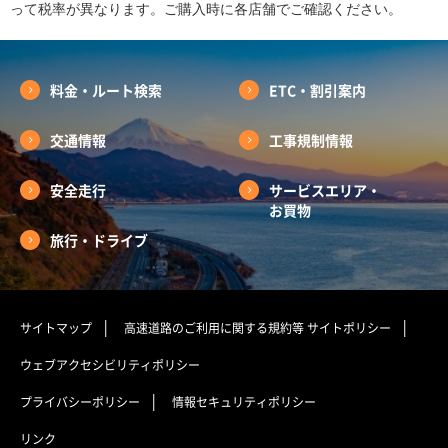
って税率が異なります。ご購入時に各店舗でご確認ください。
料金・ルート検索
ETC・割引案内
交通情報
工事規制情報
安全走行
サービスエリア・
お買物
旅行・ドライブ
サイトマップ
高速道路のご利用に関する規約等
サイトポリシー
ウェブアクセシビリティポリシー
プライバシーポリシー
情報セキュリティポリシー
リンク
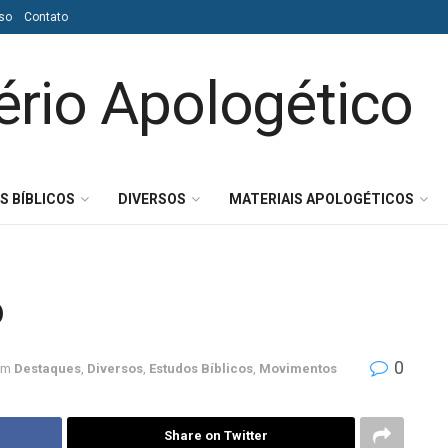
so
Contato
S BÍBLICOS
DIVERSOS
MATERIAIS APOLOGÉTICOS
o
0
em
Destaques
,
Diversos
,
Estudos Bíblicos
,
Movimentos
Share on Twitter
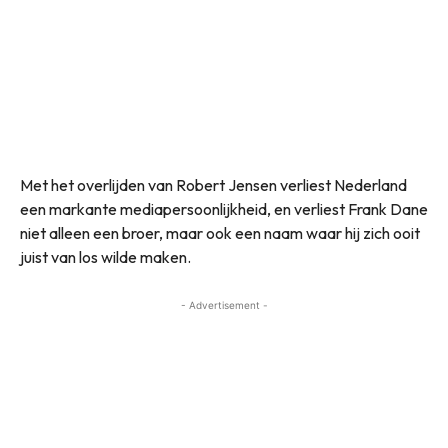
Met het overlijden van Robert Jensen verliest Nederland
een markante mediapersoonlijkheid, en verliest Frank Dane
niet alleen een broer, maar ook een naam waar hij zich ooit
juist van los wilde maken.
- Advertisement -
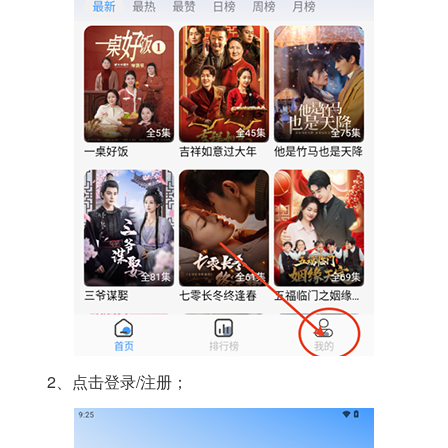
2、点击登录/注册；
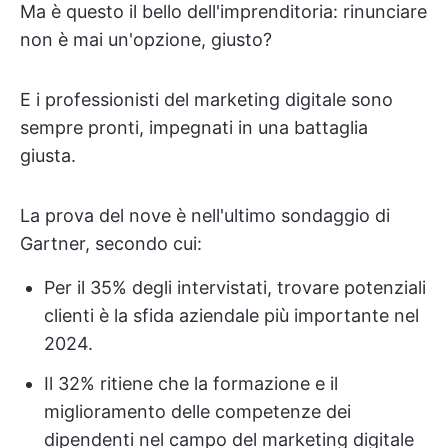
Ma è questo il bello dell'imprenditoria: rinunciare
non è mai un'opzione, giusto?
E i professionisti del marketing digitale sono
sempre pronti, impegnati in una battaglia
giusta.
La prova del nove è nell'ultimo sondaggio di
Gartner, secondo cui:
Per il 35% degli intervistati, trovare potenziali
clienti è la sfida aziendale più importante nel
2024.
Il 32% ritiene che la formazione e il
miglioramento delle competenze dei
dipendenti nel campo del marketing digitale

--------------------------------------------------

Please transcribe each entry exactly and exclude any image it contains.

って税率が異なります。ご購入時に各店舗でご確認ください。
料金・ルート検索
ETC・割引案内
交通情報
工事規制情報
安全走行
サービスエリア・
お買物
旅行・ドライブ
サイトマップ
高速道路のご利用に関する規約等
サイトポリシー
ウェブアクセシビリティポリシー
プライバシーポリシー
情報セキュリティポリシー
リンク
so
Contato
S BÍBLICOS
DIVERSOS
MATERIAIS APOLOGÉTICOS
o
0
em
Destaques
,
Diversos
,
Estudos Bíblicos
,
Movimentos
Share on Twitter
Met het overlijden van Robert Jensen verliest Nederland
een markante mediapersoonlijkheid, en verliest Frank Dane
niet alleen een broer, maar ook een naam waar hij zich ooit
juist van los wilde maken.
- Advertisement -
2、点击登录/注册；
Ma è questo il bello dell'imprenditoria: rinunciare
non è mai un'opzione, giusto?
E i professionisti del marketing digitale sono
sempre pronti, impegnati in una battaglia
giusta.
La prova del nove è nell'ultimo sondaggio di
Gartner, secondo cui:
Per il 35% degli intervistati, trovare potenziali
clienti è la sfida aziendale più importante nel
2024.
Il 32% ritiene che la formazione e il
miglioramento delle competenze dei
dipendenti nel campo del marketing digitale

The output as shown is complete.